A bill that would make defamation a state’s rights issue has been filed in the House.
Rep. Alex Andrade of Pensacola is carrying HB 951, which follows up on a call from Gov. Ron DeSantis for state legislation applicable to defamatory speech and expression targeting non-public figures.
The bill is necessary because of “the widespread proliferation of defamatory falsehoods via new technologies and the ever-diminishing investigation and reporting standards of publishers,” the legislative language claims.
The bill contends that “defamation is and should be purely a matter of state law,” taking issue with the “federalization” of defamation in light of the canonical 1964 New York Times v. Sullivan decision by the U.S. Supreme Court. That case established the paper’s right to publish statements unless they were deliberately false and driven by malice, a high bar to pass.

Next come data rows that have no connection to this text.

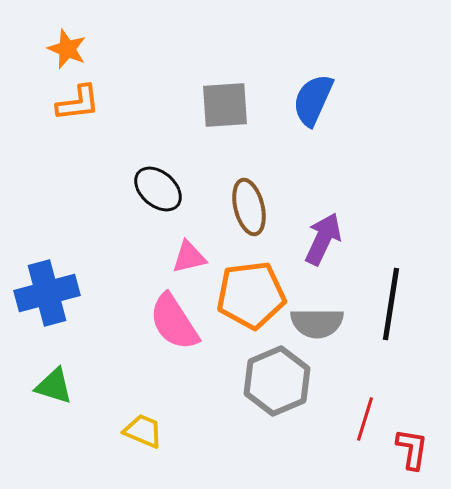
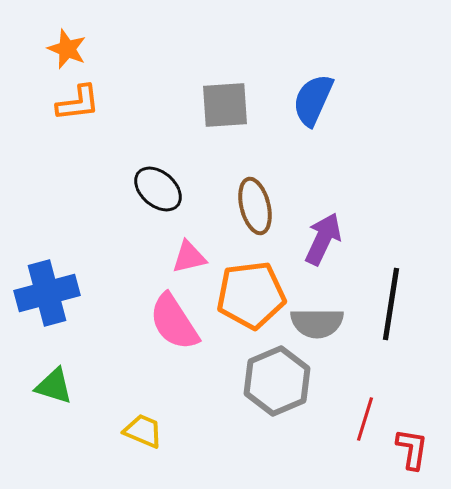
brown ellipse: moved 6 px right, 1 px up
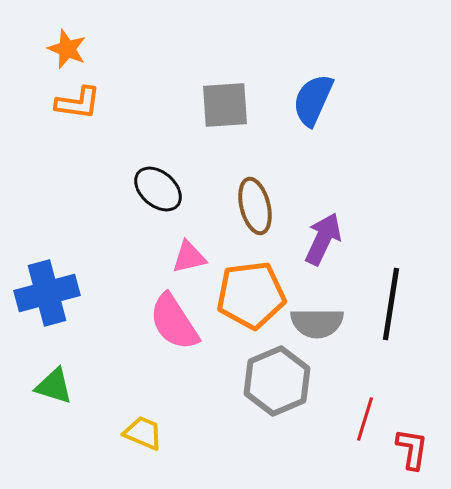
orange L-shape: rotated 15 degrees clockwise
yellow trapezoid: moved 2 px down
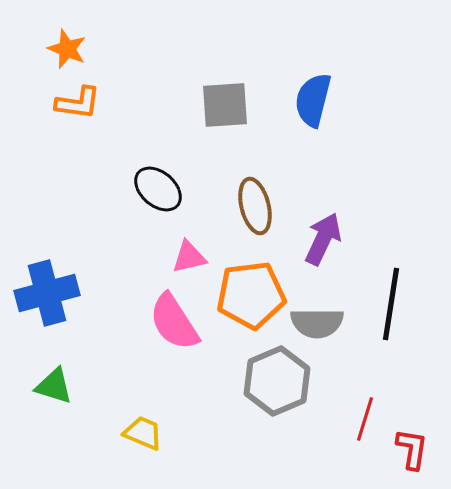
blue semicircle: rotated 10 degrees counterclockwise
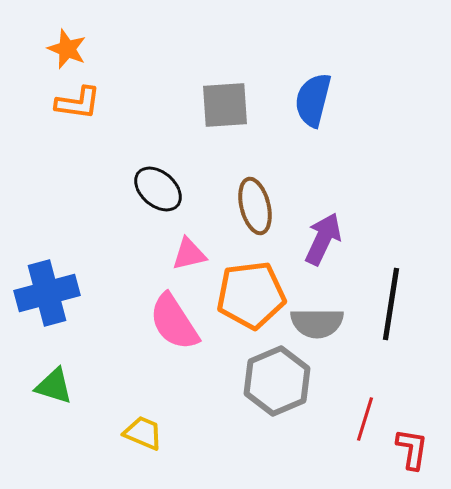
pink triangle: moved 3 px up
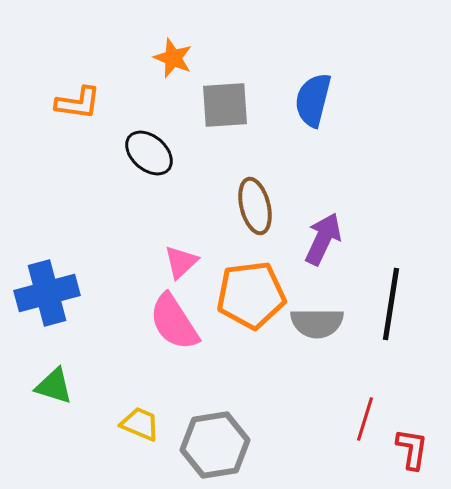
orange star: moved 106 px right, 9 px down
black ellipse: moved 9 px left, 36 px up
pink triangle: moved 8 px left, 8 px down; rotated 30 degrees counterclockwise
gray hexagon: moved 62 px left, 64 px down; rotated 14 degrees clockwise
yellow trapezoid: moved 3 px left, 9 px up
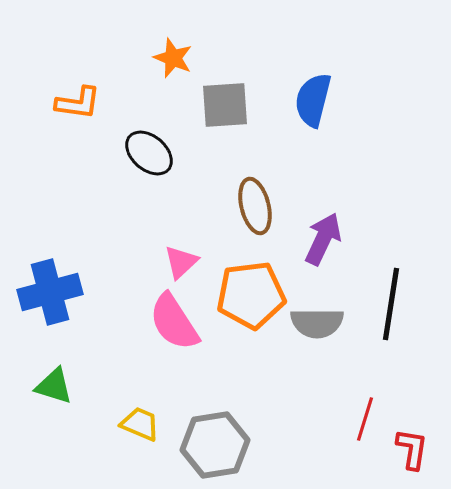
blue cross: moved 3 px right, 1 px up
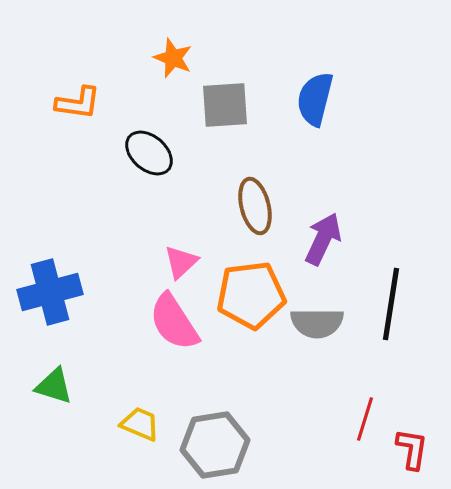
blue semicircle: moved 2 px right, 1 px up
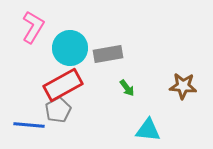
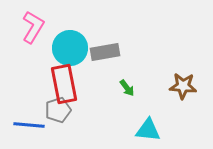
gray rectangle: moved 3 px left, 2 px up
red rectangle: moved 1 px right, 1 px up; rotated 72 degrees counterclockwise
gray pentagon: rotated 10 degrees clockwise
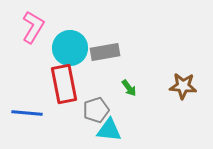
green arrow: moved 2 px right
gray pentagon: moved 38 px right
blue line: moved 2 px left, 12 px up
cyan triangle: moved 39 px left
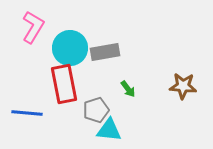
green arrow: moved 1 px left, 1 px down
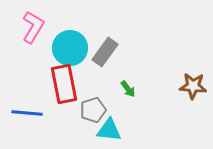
gray rectangle: rotated 44 degrees counterclockwise
brown star: moved 10 px right
gray pentagon: moved 3 px left
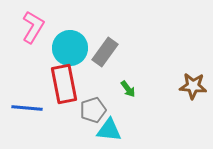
blue line: moved 5 px up
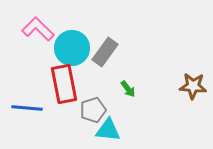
pink L-shape: moved 5 px right, 2 px down; rotated 76 degrees counterclockwise
cyan circle: moved 2 px right
cyan triangle: moved 1 px left
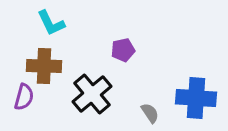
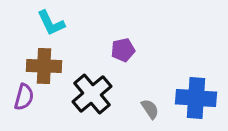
gray semicircle: moved 4 px up
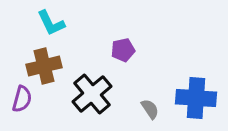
brown cross: rotated 16 degrees counterclockwise
purple semicircle: moved 2 px left, 2 px down
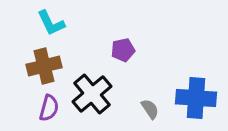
purple semicircle: moved 27 px right, 9 px down
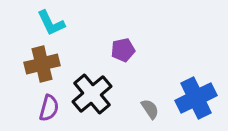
brown cross: moved 2 px left, 2 px up
blue cross: rotated 30 degrees counterclockwise
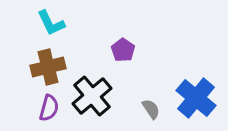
purple pentagon: rotated 25 degrees counterclockwise
brown cross: moved 6 px right, 3 px down
black cross: moved 2 px down
blue cross: rotated 24 degrees counterclockwise
gray semicircle: moved 1 px right
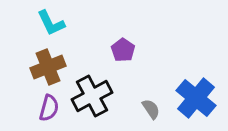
brown cross: rotated 8 degrees counterclockwise
black cross: rotated 12 degrees clockwise
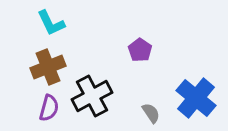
purple pentagon: moved 17 px right
gray semicircle: moved 4 px down
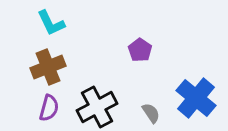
black cross: moved 5 px right, 11 px down
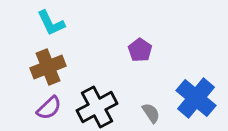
purple semicircle: rotated 32 degrees clockwise
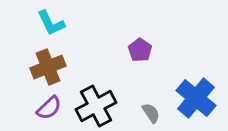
black cross: moved 1 px left, 1 px up
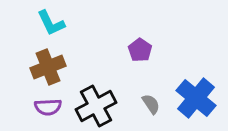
purple semicircle: moved 1 px left, 1 px up; rotated 40 degrees clockwise
gray semicircle: moved 9 px up
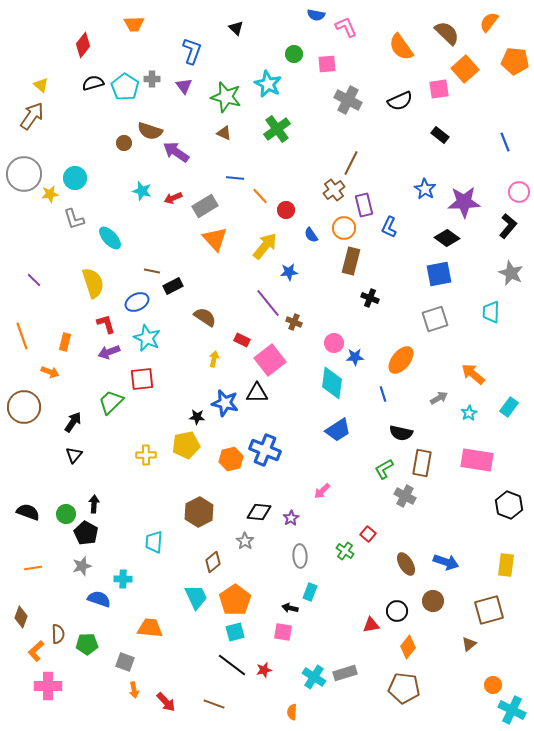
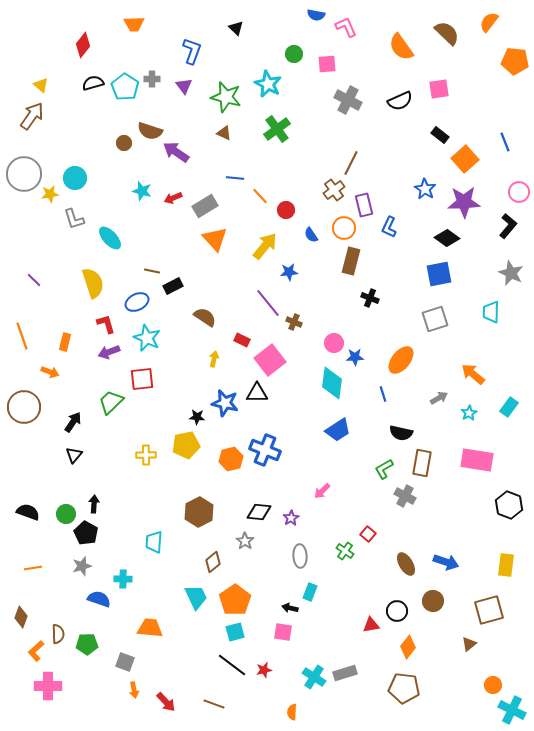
orange square at (465, 69): moved 90 px down
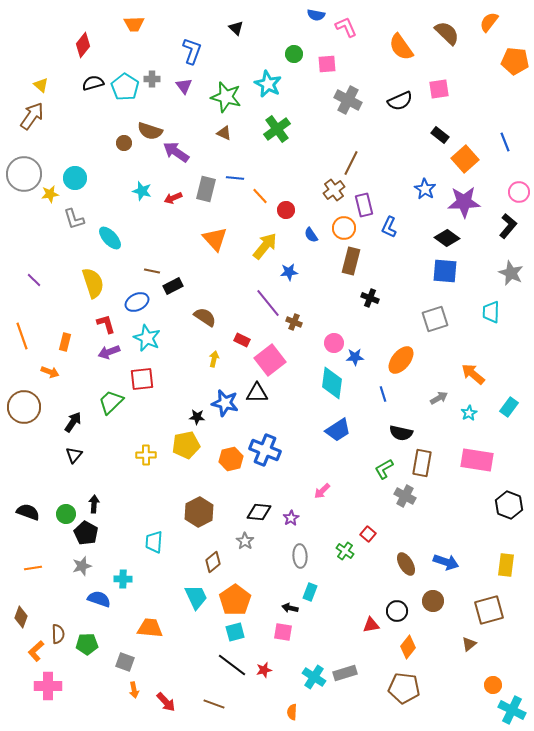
gray rectangle at (205, 206): moved 1 px right, 17 px up; rotated 45 degrees counterclockwise
blue square at (439, 274): moved 6 px right, 3 px up; rotated 16 degrees clockwise
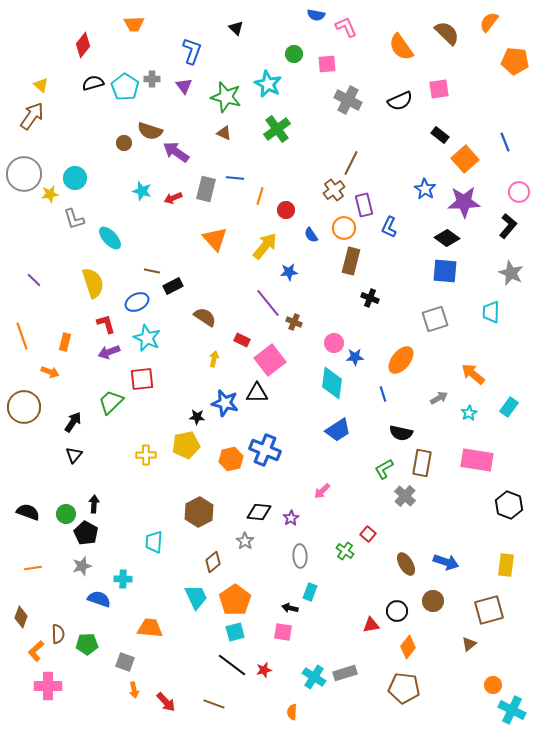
orange line at (260, 196): rotated 60 degrees clockwise
gray cross at (405, 496): rotated 15 degrees clockwise
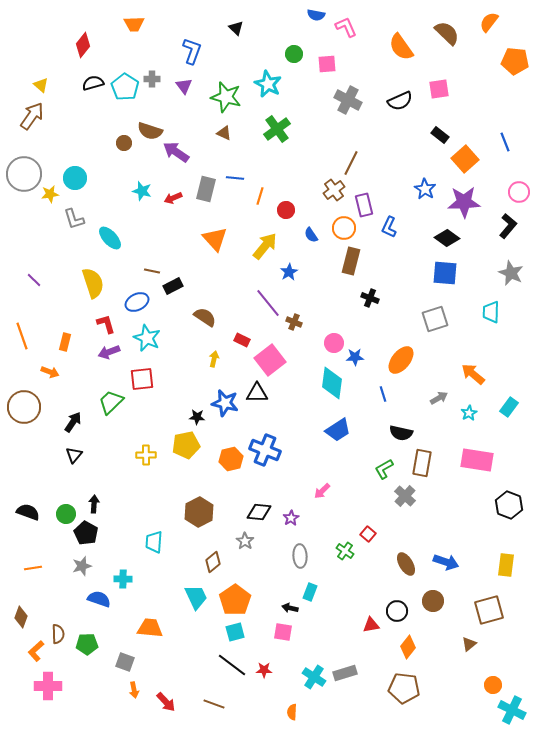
blue square at (445, 271): moved 2 px down
blue star at (289, 272): rotated 24 degrees counterclockwise
red star at (264, 670): rotated 14 degrees clockwise
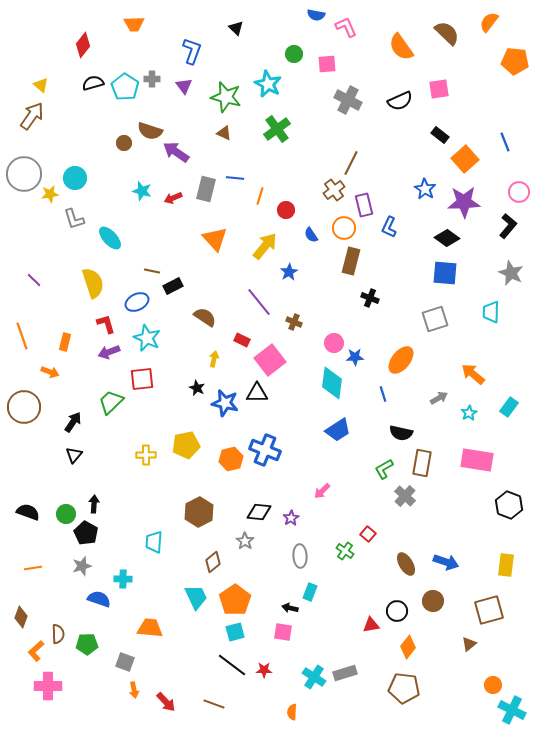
purple line at (268, 303): moved 9 px left, 1 px up
black star at (197, 417): moved 29 px up; rotated 21 degrees clockwise
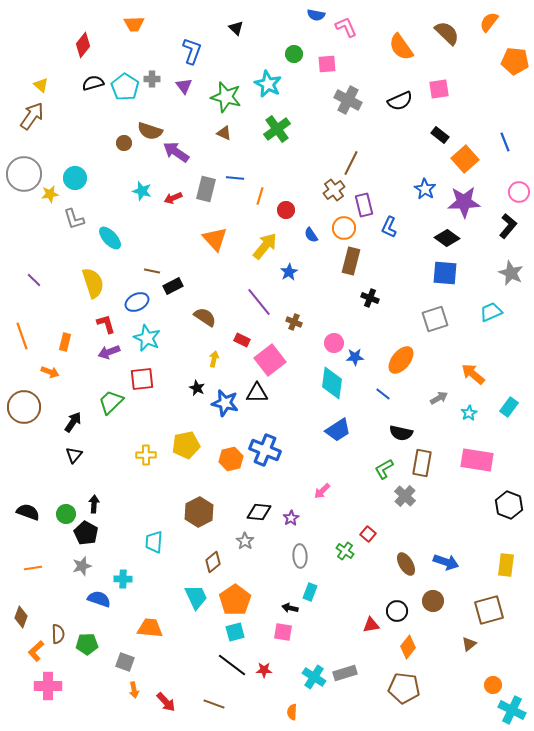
cyan trapezoid at (491, 312): rotated 65 degrees clockwise
blue line at (383, 394): rotated 35 degrees counterclockwise
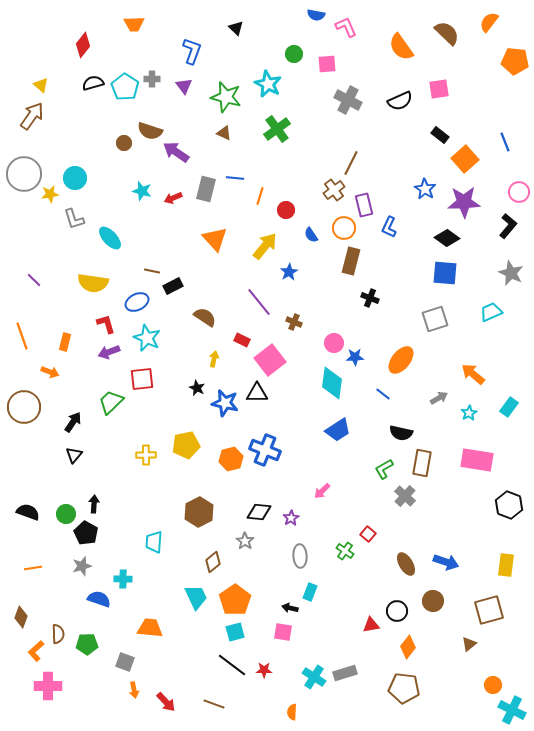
yellow semicircle at (93, 283): rotated 116 degrees clockwise
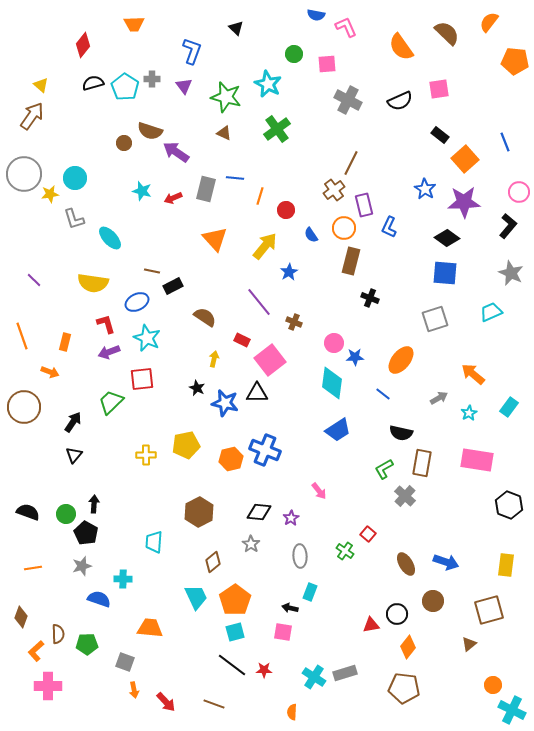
pink arrow at (322, 491): moved 3 px left; rotated 84 degrees counterclockwise
gray star at (245, 541): moved 6 px right, 3 px down
black circle at (397, 611): moved 3 px down
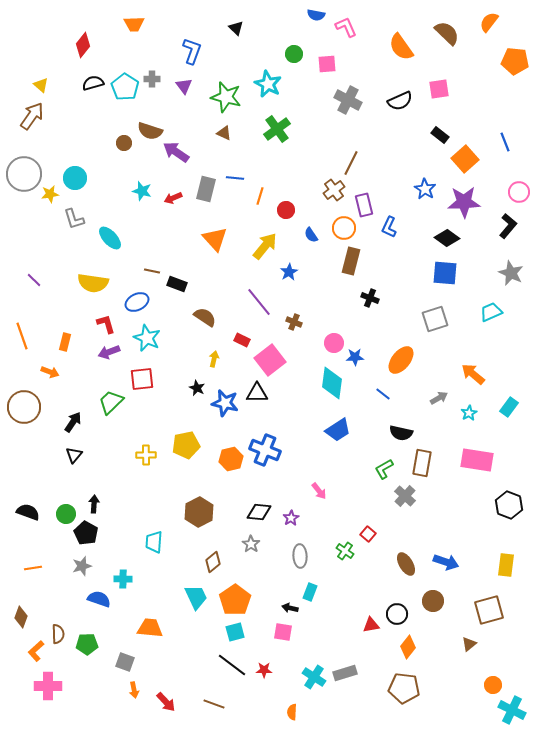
black rectangle at (173, 286): moved 4 px right, 2 px up; rotated 48 degrees clockwise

That Supreme Court case, per the legislation, “foreclosed many meritorious defamation claims to the detriment of citizens of all walks of life.”
The bills argues that the “judicially created actual malice standard … fails to acknowledge that defamatory falsehoods are equally injurious to plaintiffs regardless of whether they are public officials, public figures or private figures, and regardless of whether the alleged defamatory falsehoods relate to matters of official conduct or of private concern.”
The legislation takes issue with anonymous sources, saying publishers “regularly rely on anonymous sources which they know or should know are inherently untrustworthy.”
“A statement by an anonymous source is presumed to be false in a defamation cause of action,” the bill contends.
The bill would allow people to file actions contesting defamation in “any county where the material was accessed,” potentially permitting venue shopping by aggrieved plaintiffs.
The legislation was first floated earlier this month, during a roundtable found Ron DeSantis participating in a symposium with various people with grievances against the corporate press, including Nicholas Sandmann, whose confrontation with a Native American activist went viral some years back, gun rights activist Dennis O’Connor, lawyers Vel Freedman and Libby Locke, Carson Holloway of the conservative Claremont Institute and journalist Michael Moynihan.
“We’ve seen over the last generation corporate media outlets, legacy media outlets increasingly divorce themselves from the truth, and instead try to elevate preferred narratives and partisan activism over reporting the facts. When they depart from the truth, a lot of times the truth’s on the cutting room floor, and the narratives they’re supporting and furthering actually damage a lot of people with lies,” DeSantis contended.
The panelists, the Governor added, tried to “hold these big media companies accountable for their actionable lies.”